Problem description >> Should a line in the entries below contain "Système", return that line.

Available data >>
****************
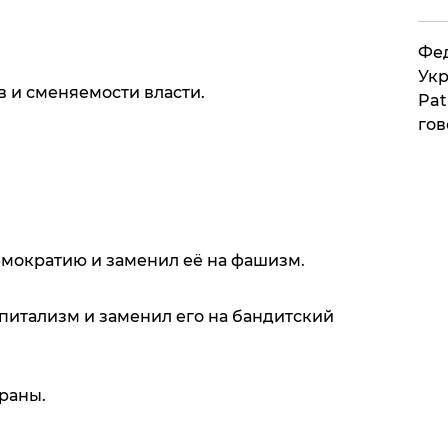
Фед
Укр
в и сменяемости власти.
Pat
гов
мократию и заменил её на фашизм.
питализм и заменил его на бандитский
траны.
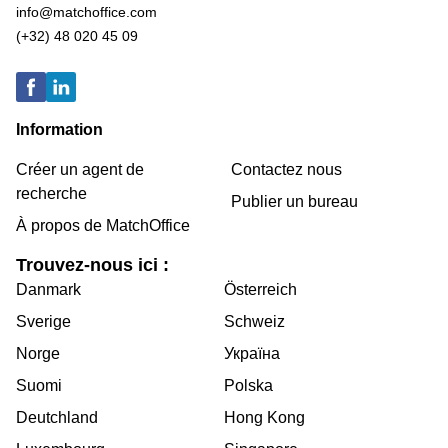
info@matchoffice.com
(+32) 48 020 45 09
Information
Créer un agent de
Contactez nous
recherche
Publier un bureau
À propos de MatchOffice
Trouvez-nous ici :
Danmark
Österreich
Sverige
Schweiz
Norge
Україна
Suomi
Polska
Deutchland
Hong Kong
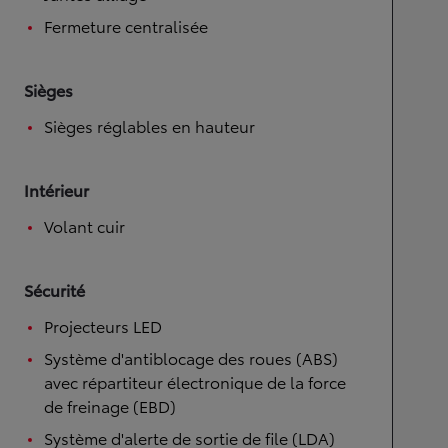
Fermeture centralisée
Sièges
Sièges réglables en hauteur
Intérieur
Volant cuir
Sécurité
Projecteurs LED
Système d'antiblocage des roues (ABS)
avec répartiteur électronique de la force
de freinage (EBD)
Système d'alerte de sortie de file (LDA)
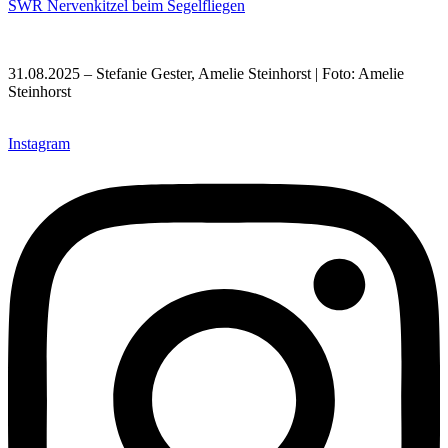
SWR Nervenkitzel beim Segelfliegen
31.08.2025 – Stefanie Gester, Amelie Steinhorst | Foto: Amelie
Steinhorst
Instagram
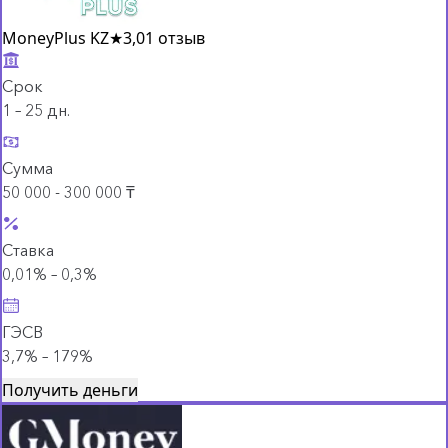
MoneyPlus KZ
★
3,0
1 отзыв
Срок
1 – 25 дн.
Сумма
50 000 - 300 000 ₸
Ставка
0,01% – 0,3%
ГЭСВ
3,7% – 179%
Получить деньги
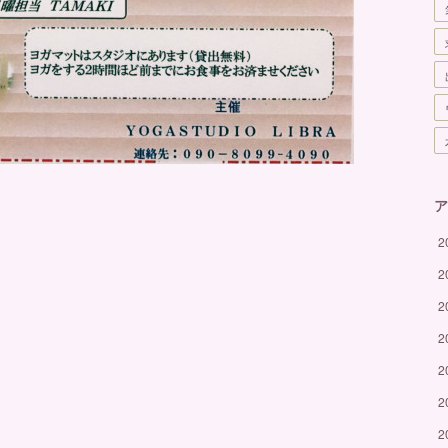
ア
2
2
2
2
2
2
2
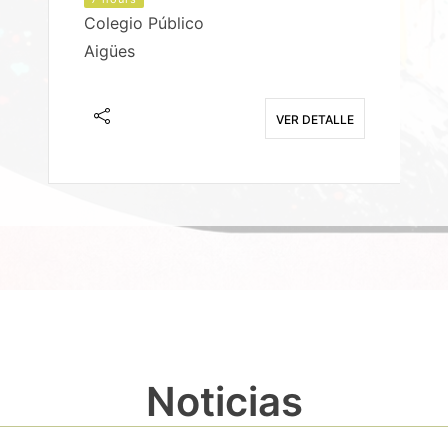
Colegio Público
Aigües
E
VER DETALLE
Noticias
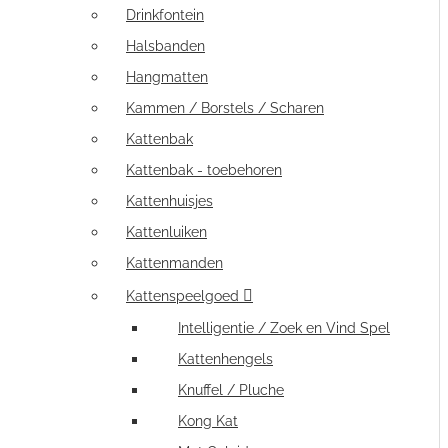
Drinkfontein
Halsbanden
Hangmatten
Kammen / Borstels / Scharen
Kattenbak
Kattenbak - toebehoren
Kattenhuisjes
Kattenluiken
Kattenmanden
Kattenspeelgoed
Intelligentie / Zoek en Vind Spel
Kattenhengels
Knuffel / Pluche
Kong Kat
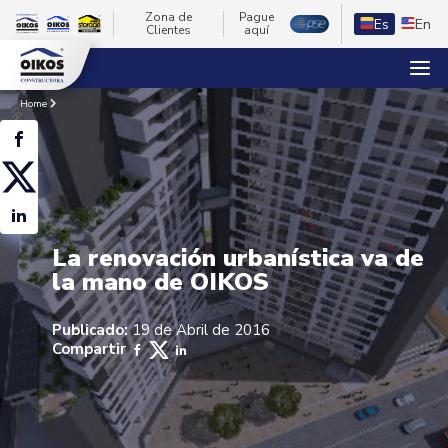
Zona de
Pague
Es
En
Clientes
aquí
Home
La renovación urbanística va de
la mano de OIKOS
Publicado:
19 de Abril de 2016
Compartir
****************
Solution >>
Système d'antiblocage des roues (ABS)
Système d'alerte de sortie de file (LDA)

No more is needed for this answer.